You can make changes to the library source and save them. You do not need to restart the IDE if you do this. It will always pick up the latest version.

In the IDE you alter your calling code, upload and test. It is really quite fast and simple.


Git

Once you have put a bit of work into your library you probably want to put it under source control. Using a terminal/command window, navigate to the library folder and put it into a Git repository:

git init
git add *.cpp
git add *.h
git commit -m "Initial commit"
1

I am going to split my answer into 2 parts

1. Editing an Arduino library:

It doesn't matter how you edit your library, you can do it in notepad for all I care. It just doesn't matter.

2. Version Control:

Git is a version control software used to track software/code changes and ensure that people don't screw up the files by adding code that's not tested.

If you want to contribute to a certain library here is what you need to do

Step 1: create a github.com account since most people host it there

Step 2: fork the required library, this basically creates a clone of the library in your account.

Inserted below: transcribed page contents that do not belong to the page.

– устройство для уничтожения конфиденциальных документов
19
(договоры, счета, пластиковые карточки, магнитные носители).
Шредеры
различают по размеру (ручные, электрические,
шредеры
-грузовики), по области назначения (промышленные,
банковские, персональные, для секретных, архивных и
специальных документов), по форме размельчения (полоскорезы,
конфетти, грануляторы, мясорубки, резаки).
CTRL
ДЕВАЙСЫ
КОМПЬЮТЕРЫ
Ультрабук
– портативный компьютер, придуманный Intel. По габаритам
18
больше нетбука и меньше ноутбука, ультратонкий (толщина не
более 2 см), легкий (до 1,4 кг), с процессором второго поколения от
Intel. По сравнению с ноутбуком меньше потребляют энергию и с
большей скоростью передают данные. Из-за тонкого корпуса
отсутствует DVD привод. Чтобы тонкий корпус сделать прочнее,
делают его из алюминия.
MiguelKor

Step 3: clone the forked repo from your account to your computer. So now you have the files on your computer to mess around

Step 4: create a branch a branch is your personal workspace to mess around as you wish. The advantage of have a branch is that if you screw up. You could always go to the main branch (master) and start over :)

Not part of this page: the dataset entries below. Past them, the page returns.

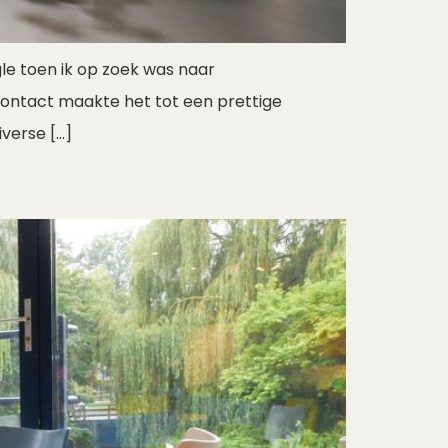
le toen ik op zoek was naar
contact maakte het tot een prettige
verse […]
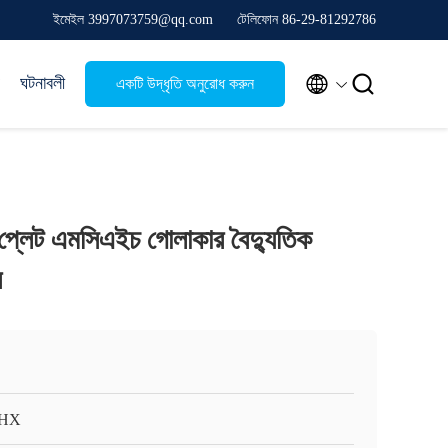
ইমেইল 3997073759@qq.com
টেলিফোন 86-29-81292786


ঘটনাবলী
একটি উদ্ধৃতি অনুরোধ করুন
ং প্লেট এমসিএইচ গোলাকার বৈদ্যুতিক
র
HX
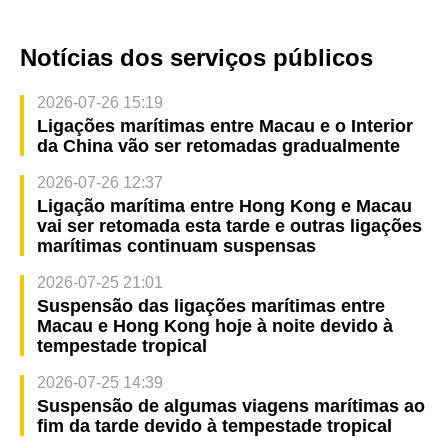
Notícias dos serviços públicos
2026-07-26 15:19
Ligações marítimas entre Macau e o Interior
da China vão ser retomadas gradualmente
2026-07-26 12:37
Ligação marítima entre Hong Kong e Macau
vai ser retomada esta tarde e outras ligações
marítimas continuam suspensas
2026-07-25 21:01
Suspensão das ligações marítimas entre
Macau e Hong Kong hoje à noite devido à
tempestade tropical
2026-07-25 14:39
Suspensão de algumas viagens marítimas ao
fim da tarde devido à tempestade tropical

Step 5: once you are done editing and testing and are sure the file is perfect, you commit your changes and then you create **pull request ** with the original author so that he can review your work and if he is happy will accept your change and merge it to master.

Note: read about adding remote to your git repo and fetching from remote repo, once you understand these basics you will understand the power of git :)

1

This is the common process for all open source projects, not just arduino (example using github svn)

1. Fork a project

When you fork a project, you create a separate "project" of your own from the original project on the SVN.

2. Clone your project

Clone your fork down to your local directory so you can make changes and use it.

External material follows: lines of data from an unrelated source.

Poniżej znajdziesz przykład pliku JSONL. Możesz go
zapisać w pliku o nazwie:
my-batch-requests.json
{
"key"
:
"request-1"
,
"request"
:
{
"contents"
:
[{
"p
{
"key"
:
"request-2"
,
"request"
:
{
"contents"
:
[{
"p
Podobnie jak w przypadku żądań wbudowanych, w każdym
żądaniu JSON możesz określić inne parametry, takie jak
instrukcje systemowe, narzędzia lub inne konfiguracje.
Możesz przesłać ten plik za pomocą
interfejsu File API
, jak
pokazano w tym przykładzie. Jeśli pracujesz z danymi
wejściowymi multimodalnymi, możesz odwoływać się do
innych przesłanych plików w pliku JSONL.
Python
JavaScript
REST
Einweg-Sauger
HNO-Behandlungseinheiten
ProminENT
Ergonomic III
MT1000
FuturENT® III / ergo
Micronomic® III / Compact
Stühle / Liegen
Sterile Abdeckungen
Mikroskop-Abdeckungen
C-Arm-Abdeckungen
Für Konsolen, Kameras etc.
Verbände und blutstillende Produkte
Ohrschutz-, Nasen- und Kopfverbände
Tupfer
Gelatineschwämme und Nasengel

git clone https://github.com/<your-repo>/<project>

3. Push changes up

Push your changes up to your repo regularly. At this point your changes are not affecting the original project in any way.

git push -u origin <branch>

4. Pull updates from the original project

The original author(s) can make changes and improve his/her code. You can make sure your fork is up-to-date by pulling/merging those updates into your fork.

git pull https://github.com/<original-author>/<repo> <branch>

Some time there will be conflicts, which are normal since your changes and the author's may collide. You'll be prompted to fix the conflicts before committing your changes.

<<<<<<< HEAD
    # this portion is your code at the current HEAD
=======
    # this portion is the one from the original branch master
>>>>>>> master

You'll have to fix the conflict manually by either accepting your change and deleting the master's or deleting your change, and get rid of the marks before committing to your svn.

4. Creat a pull request

After using your supercharged version of the project for a while, you think it might be useful for others. To contribute, you create a pull request to the original author. It works similar to you pulling in his changes, just he will review your changes then merge in.

All the while, others can do all these with your project too!

To edit the project/make changes, you can use any editor to open your local project, code away, save it and commit. It is not ideal to use Arduino IDE since it is an environment to run the code (but otherwise possible).